■ **Task details**
Please copy the records exactly as they appear, with all pictures left out.

*** Exercise material ***

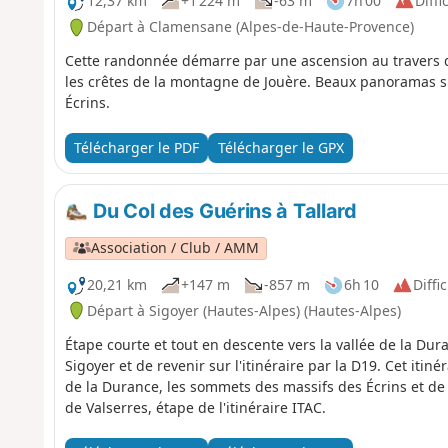
12,37 km
+1 224 m
-63 m
7h 00
Diffic
Départ à Clamensane (Alpes-de-Haute-Provence)
Cette randonnée démarre par une ascension au travers de
les crêtes de la montagne de Jouère. Beaux panoramas s
Écrins.
Télécharger le PDF
Télécharger le GPX
Du Col des Guérins à Tallard
Association / Club / AMM
20,21 km
+147 m
-857 m
6h 10
Diffic
Départ à Sigoyer (Hautes-Alpes) (Hautes-Alpes)
Étape courte et tout en descente vers la vallée de la Dura
Sigoyer et de revenir sur l'itinéraire par la D19. Cet itiné
de la Durance, les sommets des massifs des Écrins et de
de Valserres, étape de l'itinéraire ITAC.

*** End of Exercise material ***

■ **Output for this exercise**
12,37 km
+1 224 m
-63 m
7h 00
Diffic
Départ à Clamensane (Alpes-de-Haute-Provence)
Cette randonnée démarre par une ascension au travers de
les crêtes de la montagne de Jouère. Beaux panoramas s
Écrins.
Télécharger le PDF
Télécharger le GPX
Du Col des Guérins à Tallard
Association / Club / AMM
20,21 km
+147 m
-857 m
6h 10
Diffic
Départ à Sigoyer (Hautes-Alpes) (Hautes-Alpes)
Étape courte et tout en descente vers la vallée de la Dura
Sigoyer et de revenir sur l'itinéraire par la D19. Cet itiné
de la Durance, les sommets des massifs des Écrins et de
de Valserres, étape de l'itinéraire ITAC.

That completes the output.